Unfortunately, society is facing many problems beyond computer literacy. One such problem is that the retirement age for lower- and middle-class Americans likely will be delayed in the coming years. In addition to a nearly bankrupt social security program and the obsolescence of many pension plans, the risk premium for equities (which are included in the 401(k) plans of most Americans) is expected to decline. I recall a former co-worker in his sixties lamenting that with no savings, no 401(k) match and no pension plan, he would undoubtedly be working for the rest of his life. A study by the Center for Retirement Research at Boston College confirms that a record number of Americans are in danger of living in poverty during their sixties and seventies.

Part of the problem is that the earnings gap between the very wealthy and the middle class has widened considerably in the past several decades. The discrepancy between the 10th percentile of American wage earners and the 90th percentile has increased by 30 percent since 1980. Wages for middle-class Americans have remained stagnant, while the top one percent of wage earners is spoiled with 20 percent of the aggregate income. One of the causes of this wealth discrepancy is our outdated tax structure. Generally, higher earning individuals pay higher tax rates than lower earning individuals, but only to a point. The highest tax bracket begins at an income of $370,000, meaning that the doctor or sole proprietor earning $370,000 is in the same tax bracket as Lebron James and Warren Buffet.

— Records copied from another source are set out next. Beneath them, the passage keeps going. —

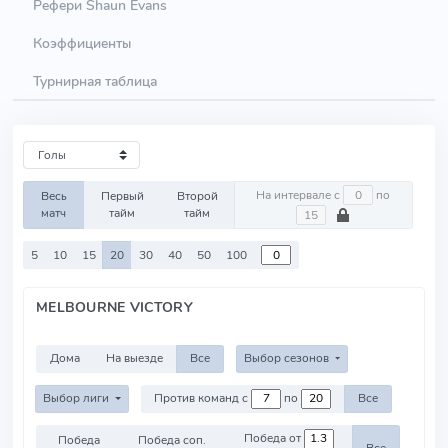
Рефери Shaun Evans
Коэффициенты
Турнирная таблица
На интервале с
по
Весь
Первый
Второй
матч
тайм
тайм
5
10
15
20
30
40
50
100
MELBOURNE VICTORY
Дома
На выезде
Все
Выбор сезонов
Выбор лиги
Против команд с
по
Все
Победа от
Победа
Победа соп.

An argument against higher taxes for the wealthy is that it disincentivizes hard work. High tax rates minimize differences in net income, reducing the individual benefits derived from working hard. The implications are that the gross earnings of a society with high tax rates will be lower than the gross earnings of a society with low tax rates. However, taxation is not the only means of distributing income. For instance, the owner of a company could distribute stock to his employees by implementing an employee ownership plan. Allocating ownership to employees helps re-distribute wealth, allowing lower- and middle-class workers to save more and retire earlier. Meanwhile, employee ownership plans transform a company's culture, because employees adopt the mentality of owners; they work harder and become more involved in process improvement and cost management, causing their company's net income to increase at a faster rate. In this regard, it has the reverse effect of higher taxation, because instead of normalizing income levels, employee ownership motivates workers by linking their savings to their job performance.

Ben Durwood

Ben Durwood, 2011 Rady MBA

In addition to achieving distributive justice, employee ownership also increases the total amount of wealth. A study performed at Rutgers found that revenues at employee-owned companies increased two to three percent faster than they would have had they had not been employee owned. Although similar to Microsoft’s donations of computers to the needy, employee ownership is in a way more revolutionary. By being socially responsible, Microsoft aims to positively differentiate itself and attract its competitor's customers. Meanwhile, employee ownership generates new wealth by galvanizing the attitudes and work ethic of employees.